Friday, November 5, 2010

Surviving Republican

Dear Republican Party:


You have won back the House of Representatives in an election year rife with unrest over the economy and jobs. To do so, however, you activated the farthest reaches of the right wing electorate and by doing so gave legitimacy to a kind of crass disregard for truth and facts that is outright dangerous for this countries future. Even more than that you have given legitimacy to candidates and a movement that actively spurn the value of education and being or becoming educated. You have demonized and marginalized large groups of minority voters, minorities who statistically are fast growing parts of the electorate. All of this in the name of politics.

It would be unwise, however, to believe the rhetoric of your recent victory speeches in saying that this was a referendum on the overall policies or agenda of President Obama. You should also not think that it is somehow a show of support for your own party agenda. While it is politically expedient to posture in front of the media, polls say that more of this country supports the Democratic Party than they do your party, that most people like the individual policies of the president and the Democrats more. What you should take this election as a referendum on is job creation. Tax cuts are nice, and they are important, but without putting people back to work, it doesn't matter to them what their tax rates are. They want a job or want to not fear over keeping their job.

Another mistake would be to waste time talking about 'Obamacare'. If the Democrats had done an effective job selling the message of the legislation to the American people from the beginning, you would never have gained the upper hand in the media. Much of what the bill does is supported by the American people. Of those who do not support the overall legislation there is a significant number who think it did not go far enough. It would be dangerous for your party to mistake the slogans and spin of Rush Limbaugh and FOX News as fact or as the prevailing sentiment of most of the country.

What is also a mistake is not to listen to moderates like Rudy Giuliani. It is time for your party to stop allowing candidates to run racially divisive campaigns. It is time for you to ease up on the social agenda that has dehumanized and degraded gays and lesbians. You have already lost the culture war on those issues. The country is becoming more diverse rather than less and more accepting of LGBT people and their civil rights.
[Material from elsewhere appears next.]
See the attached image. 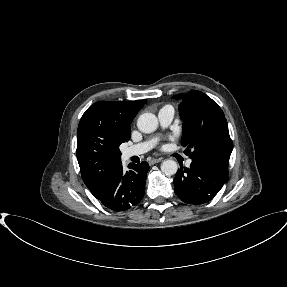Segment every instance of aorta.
<instances>
[{"instance_id":"aorta-1","label":"aorta","mask_w":287,"mask_h":287,"mask_svg":"<svg viewBox=\"0 0 287 287\" xmlns=\"http://www.w3.org/2000/svg\"><path fill=\"white\" fill-rule=\"evenodd\" d=\"M137 127L143 133H152L158 127V119L153 113H143L137 120ZM178 165L174 160H164L161 164V171L166 175H174Z\"/></svg>"}]
</instances>
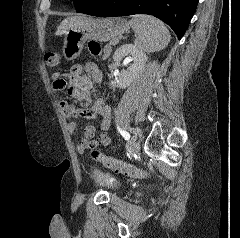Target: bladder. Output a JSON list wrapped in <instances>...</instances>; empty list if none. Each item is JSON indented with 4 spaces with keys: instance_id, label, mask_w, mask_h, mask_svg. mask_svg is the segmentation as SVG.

You will loose this part of the debate and history is already attesting to that. As Meghan McCain says, if you want to be relevant as a party in the future you have to not alienate massive portions of the electorate in the minority and young voters in order to guarantee the vote of a proportionally smaller group of white heterosexual Christian voters.
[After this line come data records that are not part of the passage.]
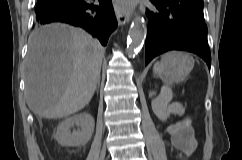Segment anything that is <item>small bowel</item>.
I'll return each instance as SVG.
<instances>
[{
	"label": "small bowel",
	"mask_w": 242,
	"mask_h": 160,
	"mask_svg": "<svg viewBox=\"0 0 242 160\" xmlns=\"http://www.w3.org/2000/svg\"><path fill=\"white\" fill-rule=\"evenodd\" d=\"M174 144L180 150L181 155L188 156L197 148V140L194 135L191 122L184 118L171 128Z\"/></svg>",
	"instance_id": "c3829d8e"
}]
</instances>
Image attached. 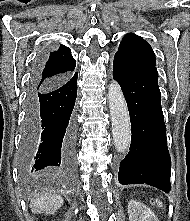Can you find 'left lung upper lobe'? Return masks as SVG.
Segmentation results:
<instances>
[{"label": "left lung upper lobe", "instance_id": "1", "mask_svg": "<svg viewBox=\"0 0 190 221\" xmlns=\"http://www.w3.org/2000/svg\"><path fill=\"white\" fill-rule=\"evenodd\" d=\"M115 56L123 57L133 63L156 65L151 46L143 38L132 33L124 36Z\"/></svg>", "mask_w": 190, "mask_h": 221}]
</instances>
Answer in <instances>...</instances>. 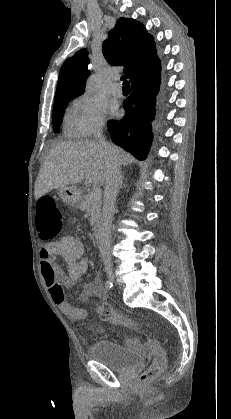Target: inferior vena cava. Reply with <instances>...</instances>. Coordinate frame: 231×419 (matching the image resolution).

So what's the solution? For now, concentrate on the message of fiscal conservatism that was supposedly the hallmark of the Tea Party. If you think you can balance the budget and get the economy going again with conservative policies, do it. Set aside the social agenda many of the arch-conservatives in your party are proposing and really just concentrate on budgets. One of the other things that was consistently of concern to voters was the gridlock in Washington, which means the stalling and partisanship. You cannot complain about partisanship and point fingers if you have an opportunity for true compromise.
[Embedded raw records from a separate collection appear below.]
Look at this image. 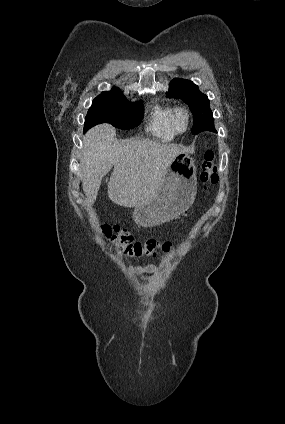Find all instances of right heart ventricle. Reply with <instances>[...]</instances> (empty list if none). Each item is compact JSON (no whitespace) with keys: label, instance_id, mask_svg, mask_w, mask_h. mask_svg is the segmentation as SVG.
I'll return each mask as SVG.
<instances>
[{"label":"right heart ventricle","instance_id":"right-heart-ventricle-1","mask_svg":"<svg viewBox=\"0 0 285 424\" xmlns=\"http://www.w3.org/2000/svg\"><path fill=\"white\" fill-rule=\"evenodd\" d=\"M174 110L170 105H157L155 106L150 123L148 125L149 131L163 140H171L177 134L171 124V116Z\"/></svg>","mask_w":285,"mask_h":424}]
</instances>
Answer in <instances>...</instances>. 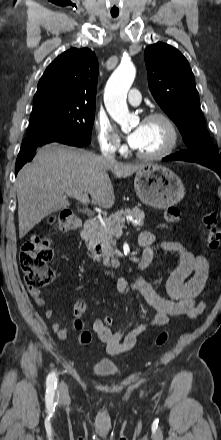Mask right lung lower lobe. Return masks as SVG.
<instances>
[{
    "instance_id": "1",
    "label": "right lung lower lobe",
    "mask_w": 221,
    "mask_h": 440,
    "mask_svg": "<svg viewBox=\"0 0 221 440\" xmlns=\"http://www.w3.org/2000/svg\"><path fill=\"white\" fill-rule=\"evenodd\" d=\"M51 142H59L77 147H84L88 145L84 142L66 136L42 134L26 137L22 142L21 149L16 160L15 175H17L18 171L24 164L33 159L35 155L34 151L37 147Z\"/></svg>"
}]
</instances>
Does that give you cover with the Tea Party? For many it would, as fiscal issues is a #1 topic on everyone's mind. What will be more problematic, however, getting nothing done except trying to make Obama a one term president or getting something done that you can actually run on as an accomplishment? The choice is yours, but 2012 is not going to be all about tearing down the Obama agenda and administration, nor will it be all about the Tea Party, which prevails in a midterm but can't hope to rally the entire party for a presidential election. But either way, don't choose the few, choose the many, choose all of us.